Chloroplast genome structure

In this study, we completed 15 new plastid genomes of Commelinoideae taxa (Table 1). Plastid genomes have typical quadripartite structures, including LSC, SSC and two IR regions. Plastid genomes of Commelinoideae have variable total length and GC content. The LSC and SSC regions have relatively higher length and AT-content difference rather than IR region (Table 1). The functions of AT-rich sequences in the plastid genome were known as enhancing succeed of gene transfer by making stable transcripts [29]. However, AT-rich sequences caused structural variations like inversions by their weakness hydrogen bonding. In this study, we identified small to large inversions from four species (Fig. 3). There is one inversion in Murdannia edulis and Streptolirion volubile, whereas two inversions in Amischotolype hispida and Belosynapsis ciliata (Fig. 3). Inversions are known as common event of genome rearrangement and provide informative infrageneric relationships. In the previous research, inversions occurred by microhomology-driven recombination via short repeats and suggested monophyly of tribe Desmodieae in the Fabaceae [30]. Our result also suggests that both Amischotolype and Belosynapsis have two large inversions in same loci and formed a clade together which is sister to Dichorisandrinae (Fig. 5).

We identified an IR expansion in members of Commelineae (Murdannia, Commelina, Pollia, and Rhopalephora). Four species have one more rpl22 gene, which is duplicated in the terminal of IR regions (Fig. 4). Although IR expansion affected gene composition, the total length of IR region is similar among 16 Commelinoideae species. IR expansion and contraction are important events in several families. In Ranunculaceae, IR expansion was detected as a synapomorphy of the variation in tribe Anemoneae [31]. Likewise, IR expansion suggested more support for the relationship between the two subfamilies, Ehrhartoideae and Pooideae, in the Poaceae [32]. This event also may be phylogenetically informative in Commelinoideae due to only Commelineae species share this genome variation after diverged from Palisota in this study (Fig. 5).

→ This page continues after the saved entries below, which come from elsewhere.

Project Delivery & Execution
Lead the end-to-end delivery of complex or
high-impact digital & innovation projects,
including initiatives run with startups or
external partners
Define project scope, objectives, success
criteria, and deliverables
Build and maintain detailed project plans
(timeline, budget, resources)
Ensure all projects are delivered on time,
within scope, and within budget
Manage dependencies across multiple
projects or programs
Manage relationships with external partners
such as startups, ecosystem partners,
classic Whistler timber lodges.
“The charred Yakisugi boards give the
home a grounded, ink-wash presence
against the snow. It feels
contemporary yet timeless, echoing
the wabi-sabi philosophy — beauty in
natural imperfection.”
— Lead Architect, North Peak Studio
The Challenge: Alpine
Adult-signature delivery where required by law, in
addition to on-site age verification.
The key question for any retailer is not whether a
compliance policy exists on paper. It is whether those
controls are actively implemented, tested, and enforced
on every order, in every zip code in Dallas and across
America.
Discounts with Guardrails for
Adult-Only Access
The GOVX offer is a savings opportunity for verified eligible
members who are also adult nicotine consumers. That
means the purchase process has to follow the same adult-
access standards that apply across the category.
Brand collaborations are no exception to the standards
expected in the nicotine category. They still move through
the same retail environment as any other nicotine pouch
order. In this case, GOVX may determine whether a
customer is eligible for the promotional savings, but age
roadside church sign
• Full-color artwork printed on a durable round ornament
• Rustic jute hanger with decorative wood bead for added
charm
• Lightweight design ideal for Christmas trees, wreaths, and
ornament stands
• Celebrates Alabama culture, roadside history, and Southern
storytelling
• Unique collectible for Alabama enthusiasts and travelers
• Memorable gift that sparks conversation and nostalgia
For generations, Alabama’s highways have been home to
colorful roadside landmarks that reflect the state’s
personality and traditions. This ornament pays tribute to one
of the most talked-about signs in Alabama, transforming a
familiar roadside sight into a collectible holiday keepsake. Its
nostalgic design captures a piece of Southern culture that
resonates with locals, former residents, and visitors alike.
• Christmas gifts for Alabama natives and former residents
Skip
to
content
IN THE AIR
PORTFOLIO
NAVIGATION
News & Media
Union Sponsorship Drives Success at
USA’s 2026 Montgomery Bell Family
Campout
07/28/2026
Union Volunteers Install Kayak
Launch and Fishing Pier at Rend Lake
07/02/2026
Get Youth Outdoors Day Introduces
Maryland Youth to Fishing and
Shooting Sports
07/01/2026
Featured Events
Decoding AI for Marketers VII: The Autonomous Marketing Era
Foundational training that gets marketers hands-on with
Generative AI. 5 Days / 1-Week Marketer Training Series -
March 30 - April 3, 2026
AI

Within Commelinoideae plastid genomes, three protein coding genes (accD, rpoA, and ycf15) were found as pseudogenes (Fig. S2). The ycf15 gene has several abnormal stop codons caused by insertions and deletions (indel) of bases, which are similar with other monocots. We also identified that all examined species have indels at the front part of accD gene (until 400 bp) and terminal part of rpoA gene (after 700 bp; Fig. S2). The accD gene, encoding the beta-carboxyl transferase subunit of acetyl-CoA carboxylase, is in most flowering plants and synthesize fatty acid within the chloroplast. It was suggested as an essential gene that related with maintaining chloroplast structure [33]. However, it was reported as a gene loss or pseudogenization in Acoraceae, and Poaceae [34, 35]. Recent studies suggested that accD gene was found in nuclear originated from chloroplasts in several eudicots [36, 37]. The rpoA gene, encoding the alpha subunit of RNA polymerase, is also in most flowering plants but recorded gene loss in the chloroplast genome of mosses [38]. One of species, Physcomitrella patens (Funariaceae), rpoA gene has transferred to the nuclear [39]. We need a further study whether these two genes transferred to the nuclear or not in the Commelinaceae. We identified that these pseudogened accD and rpoA only appeared in the Commelinoideae among the Commelinales. It might be a specific character of gene composition in the Commelinales. We also found point mutated base in the third codon of ndhB gene in both Pollia japonica and Rhopalephora scaberrima, which formed a clade together in this study (Fig. 5).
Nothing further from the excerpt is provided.